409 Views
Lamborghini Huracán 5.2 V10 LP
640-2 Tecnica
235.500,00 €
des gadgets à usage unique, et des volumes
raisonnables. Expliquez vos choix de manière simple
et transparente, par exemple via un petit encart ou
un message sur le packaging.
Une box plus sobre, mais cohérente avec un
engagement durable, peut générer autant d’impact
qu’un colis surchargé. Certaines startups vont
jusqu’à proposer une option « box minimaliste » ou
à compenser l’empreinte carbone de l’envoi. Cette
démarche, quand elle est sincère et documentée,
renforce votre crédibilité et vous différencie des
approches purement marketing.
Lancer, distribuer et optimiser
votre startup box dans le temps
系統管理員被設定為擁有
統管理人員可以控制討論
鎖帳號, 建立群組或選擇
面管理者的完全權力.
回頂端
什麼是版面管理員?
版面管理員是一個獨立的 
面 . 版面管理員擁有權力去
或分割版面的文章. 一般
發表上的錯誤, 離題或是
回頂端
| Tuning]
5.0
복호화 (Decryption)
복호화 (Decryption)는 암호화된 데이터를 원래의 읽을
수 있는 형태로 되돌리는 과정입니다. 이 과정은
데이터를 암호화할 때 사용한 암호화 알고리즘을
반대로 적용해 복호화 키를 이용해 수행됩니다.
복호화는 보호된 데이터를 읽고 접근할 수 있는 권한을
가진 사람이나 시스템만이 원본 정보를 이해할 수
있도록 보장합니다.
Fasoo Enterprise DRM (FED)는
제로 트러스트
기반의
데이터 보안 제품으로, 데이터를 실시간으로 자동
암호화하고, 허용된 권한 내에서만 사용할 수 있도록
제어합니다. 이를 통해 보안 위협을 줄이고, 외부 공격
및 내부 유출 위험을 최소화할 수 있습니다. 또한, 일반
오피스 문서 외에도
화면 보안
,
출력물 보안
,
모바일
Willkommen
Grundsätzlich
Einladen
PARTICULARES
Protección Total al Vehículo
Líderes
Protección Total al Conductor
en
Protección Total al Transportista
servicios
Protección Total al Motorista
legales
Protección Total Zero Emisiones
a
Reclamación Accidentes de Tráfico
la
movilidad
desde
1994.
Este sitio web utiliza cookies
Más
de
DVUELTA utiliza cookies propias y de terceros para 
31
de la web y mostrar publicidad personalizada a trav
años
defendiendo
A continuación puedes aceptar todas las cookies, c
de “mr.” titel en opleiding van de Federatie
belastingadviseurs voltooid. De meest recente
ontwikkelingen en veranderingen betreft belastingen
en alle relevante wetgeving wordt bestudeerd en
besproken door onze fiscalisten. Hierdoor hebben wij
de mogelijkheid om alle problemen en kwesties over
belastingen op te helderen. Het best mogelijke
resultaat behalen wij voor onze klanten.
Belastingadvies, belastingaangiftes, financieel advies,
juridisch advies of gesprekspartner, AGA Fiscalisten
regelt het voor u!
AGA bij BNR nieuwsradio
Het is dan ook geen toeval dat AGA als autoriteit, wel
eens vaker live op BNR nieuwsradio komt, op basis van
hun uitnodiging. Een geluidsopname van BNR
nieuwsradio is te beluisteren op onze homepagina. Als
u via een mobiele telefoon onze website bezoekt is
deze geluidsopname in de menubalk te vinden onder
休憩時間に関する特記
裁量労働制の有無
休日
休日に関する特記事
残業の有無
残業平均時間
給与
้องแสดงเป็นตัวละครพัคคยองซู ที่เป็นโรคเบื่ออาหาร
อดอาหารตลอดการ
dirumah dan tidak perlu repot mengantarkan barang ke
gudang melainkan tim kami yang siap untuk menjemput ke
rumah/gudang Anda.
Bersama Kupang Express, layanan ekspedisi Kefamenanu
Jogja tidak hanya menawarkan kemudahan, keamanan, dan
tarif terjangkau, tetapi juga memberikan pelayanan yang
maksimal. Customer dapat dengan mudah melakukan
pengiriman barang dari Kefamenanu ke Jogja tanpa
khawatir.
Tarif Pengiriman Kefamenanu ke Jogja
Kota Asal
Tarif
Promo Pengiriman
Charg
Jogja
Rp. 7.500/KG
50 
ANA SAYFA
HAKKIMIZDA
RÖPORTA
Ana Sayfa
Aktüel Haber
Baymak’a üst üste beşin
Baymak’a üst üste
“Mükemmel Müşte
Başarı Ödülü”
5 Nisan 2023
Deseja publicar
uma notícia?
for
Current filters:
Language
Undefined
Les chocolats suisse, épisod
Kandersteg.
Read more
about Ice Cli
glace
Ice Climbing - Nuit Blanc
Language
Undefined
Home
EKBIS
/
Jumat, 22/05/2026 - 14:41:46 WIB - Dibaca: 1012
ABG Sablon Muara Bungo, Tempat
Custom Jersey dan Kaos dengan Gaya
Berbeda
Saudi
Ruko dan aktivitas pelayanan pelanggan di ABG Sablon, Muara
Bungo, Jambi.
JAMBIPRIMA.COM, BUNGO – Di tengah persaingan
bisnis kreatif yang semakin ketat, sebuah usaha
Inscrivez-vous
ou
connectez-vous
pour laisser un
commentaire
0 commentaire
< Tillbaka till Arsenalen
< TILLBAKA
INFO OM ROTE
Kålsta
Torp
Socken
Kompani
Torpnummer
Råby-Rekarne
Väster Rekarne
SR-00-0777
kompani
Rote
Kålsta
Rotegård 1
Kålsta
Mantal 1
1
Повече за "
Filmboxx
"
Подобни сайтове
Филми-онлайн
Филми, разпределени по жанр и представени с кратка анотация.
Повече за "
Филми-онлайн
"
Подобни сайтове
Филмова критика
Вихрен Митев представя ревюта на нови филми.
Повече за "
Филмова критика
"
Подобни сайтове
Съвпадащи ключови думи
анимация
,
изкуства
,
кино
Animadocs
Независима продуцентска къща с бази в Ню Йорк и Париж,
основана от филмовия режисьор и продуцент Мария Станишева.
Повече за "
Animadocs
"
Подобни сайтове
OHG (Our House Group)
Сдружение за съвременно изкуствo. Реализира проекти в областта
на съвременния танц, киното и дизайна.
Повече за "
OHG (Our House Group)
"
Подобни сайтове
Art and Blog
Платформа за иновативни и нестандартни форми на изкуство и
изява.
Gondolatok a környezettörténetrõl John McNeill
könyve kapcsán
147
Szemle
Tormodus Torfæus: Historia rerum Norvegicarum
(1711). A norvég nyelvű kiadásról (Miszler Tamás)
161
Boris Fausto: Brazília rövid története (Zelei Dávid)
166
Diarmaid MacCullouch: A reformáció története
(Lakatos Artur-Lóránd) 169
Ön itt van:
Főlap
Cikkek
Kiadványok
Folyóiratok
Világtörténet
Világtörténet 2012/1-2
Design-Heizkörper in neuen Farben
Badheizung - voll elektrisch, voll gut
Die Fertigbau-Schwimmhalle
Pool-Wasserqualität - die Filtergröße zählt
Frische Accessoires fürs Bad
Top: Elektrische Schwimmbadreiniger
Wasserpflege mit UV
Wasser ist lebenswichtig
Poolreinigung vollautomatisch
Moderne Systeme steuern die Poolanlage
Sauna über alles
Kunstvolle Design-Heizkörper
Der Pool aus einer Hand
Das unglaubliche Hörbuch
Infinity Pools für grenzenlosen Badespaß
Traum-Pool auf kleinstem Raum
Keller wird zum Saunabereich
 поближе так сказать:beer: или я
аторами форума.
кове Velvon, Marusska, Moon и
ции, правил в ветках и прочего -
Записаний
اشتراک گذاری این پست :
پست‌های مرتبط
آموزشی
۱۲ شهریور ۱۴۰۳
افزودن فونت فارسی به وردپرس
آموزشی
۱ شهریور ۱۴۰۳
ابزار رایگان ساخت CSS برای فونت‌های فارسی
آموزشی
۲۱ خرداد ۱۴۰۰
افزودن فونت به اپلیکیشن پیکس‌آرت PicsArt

--------------------------------

◆ **EXERCISE PROMPT**:
Locate the lines above that hold the word "votre". Show every one of them.

◆ **WRITTEN RESPONSE**:
renforce votre crédibilité et vous différencie des
votre startup box dans le temps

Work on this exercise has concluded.